Marine Le Pen - Rassemblement National (far-right)

  • If the candidate is elected, she intends to withdraw France from NATO’s military command structures. During a meeting on February 5, Marine Le Pen defended France's "full independence" through its own "nuclear protection" and promised "not to be drawn into conflicts that are not ours." She criticized Article 5 of the founding treaty, according to which an "attack against one ally is considered an attack against all allies," and said she was "very opposed to any automatic" assistance. But in an interview given on March 24, Le Pen adjusted her position on NATO with regard to the Ukraine crisis, stating that "it will be necessary to leave the integrated military command of NATO, but it is certain that we are not likely while there is a way in a European country." 
  • If she were to become president, Marine Le Pen has pledged to "increase France’s defense budget to 55 billion" by 2027, as the "current defense budget is insufficient." With regards to the deployment of French troops abroad, she has stressed the need to work with the Americans: "that’s why I don’t want to get out of NATO but out of NATO’s integrated command [...] France must have autonomy and independence while remaining within the transatlantic treaty.

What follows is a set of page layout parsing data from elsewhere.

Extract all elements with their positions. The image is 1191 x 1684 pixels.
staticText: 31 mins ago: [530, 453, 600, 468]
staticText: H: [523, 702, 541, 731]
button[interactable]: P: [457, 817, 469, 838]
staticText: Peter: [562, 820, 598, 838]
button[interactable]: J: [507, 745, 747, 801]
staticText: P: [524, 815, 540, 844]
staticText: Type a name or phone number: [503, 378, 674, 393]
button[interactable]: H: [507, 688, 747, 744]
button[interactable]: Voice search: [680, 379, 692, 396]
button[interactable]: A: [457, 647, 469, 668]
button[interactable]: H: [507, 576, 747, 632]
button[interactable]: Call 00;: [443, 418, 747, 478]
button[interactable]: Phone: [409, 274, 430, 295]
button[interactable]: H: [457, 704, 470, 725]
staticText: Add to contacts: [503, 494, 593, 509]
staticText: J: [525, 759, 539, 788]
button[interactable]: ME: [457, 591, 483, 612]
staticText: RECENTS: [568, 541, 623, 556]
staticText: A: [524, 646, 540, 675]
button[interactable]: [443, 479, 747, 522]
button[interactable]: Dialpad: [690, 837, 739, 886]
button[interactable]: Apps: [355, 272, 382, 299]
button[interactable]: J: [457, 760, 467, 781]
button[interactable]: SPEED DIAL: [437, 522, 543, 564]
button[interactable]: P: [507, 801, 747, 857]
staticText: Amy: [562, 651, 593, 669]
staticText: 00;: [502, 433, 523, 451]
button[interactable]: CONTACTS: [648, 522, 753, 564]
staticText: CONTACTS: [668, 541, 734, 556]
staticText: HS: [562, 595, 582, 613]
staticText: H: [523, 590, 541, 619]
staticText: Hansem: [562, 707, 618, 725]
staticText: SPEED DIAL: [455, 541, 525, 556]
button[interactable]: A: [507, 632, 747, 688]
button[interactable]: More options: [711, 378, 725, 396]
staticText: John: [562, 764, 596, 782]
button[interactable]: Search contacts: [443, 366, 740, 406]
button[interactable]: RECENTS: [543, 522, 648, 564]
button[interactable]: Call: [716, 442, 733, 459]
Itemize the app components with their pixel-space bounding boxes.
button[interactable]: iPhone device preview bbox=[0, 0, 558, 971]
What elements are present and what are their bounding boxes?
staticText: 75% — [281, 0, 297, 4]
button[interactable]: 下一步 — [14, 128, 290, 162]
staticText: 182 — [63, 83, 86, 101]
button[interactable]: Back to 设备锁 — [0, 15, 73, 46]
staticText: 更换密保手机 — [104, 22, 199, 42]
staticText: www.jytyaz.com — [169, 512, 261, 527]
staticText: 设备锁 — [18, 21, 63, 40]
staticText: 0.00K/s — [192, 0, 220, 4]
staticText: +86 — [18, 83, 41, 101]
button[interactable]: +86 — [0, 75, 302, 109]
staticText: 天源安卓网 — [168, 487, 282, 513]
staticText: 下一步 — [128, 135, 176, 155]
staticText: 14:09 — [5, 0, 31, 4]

Emmanuel Macron - La République en Marche (center-right)

  • President Macron’s view of EU-NATO relations aligns with that of previous French presidents: "our security inevitably requires that Europeans have a greater capacity for autonomous action. […] Europeans must now take greater responsibility for this European defense […]. NATO and European Defense are two pillars of European collective security" (2020).
     
  • In June 2021, after facing reluctance from European partners for insisting on Europe’s strategic autonomy - viewed by some as a threat to NATO - Emmanuel Macron clarified his position: "We have succeeded in promoting the idea that a European defense and strategic autonomy for the EU is not an alternative project to the Transatlantic Organization but a solid component of it, one in which Europeans recognize that they also have to take their share of investment and ensure their common security, especially with regard to their neighborhood.
     
  • The French President, who shocked the Alliance in 2019 by calling it "brain dead", believes that the war in Ukraine has rejuvenated NATO: "this war restores strategic clarification to NATO by bringing it back to the conflictualities of its origins".

Jean-Luc Mélenchon - La France Insoumise (far-left)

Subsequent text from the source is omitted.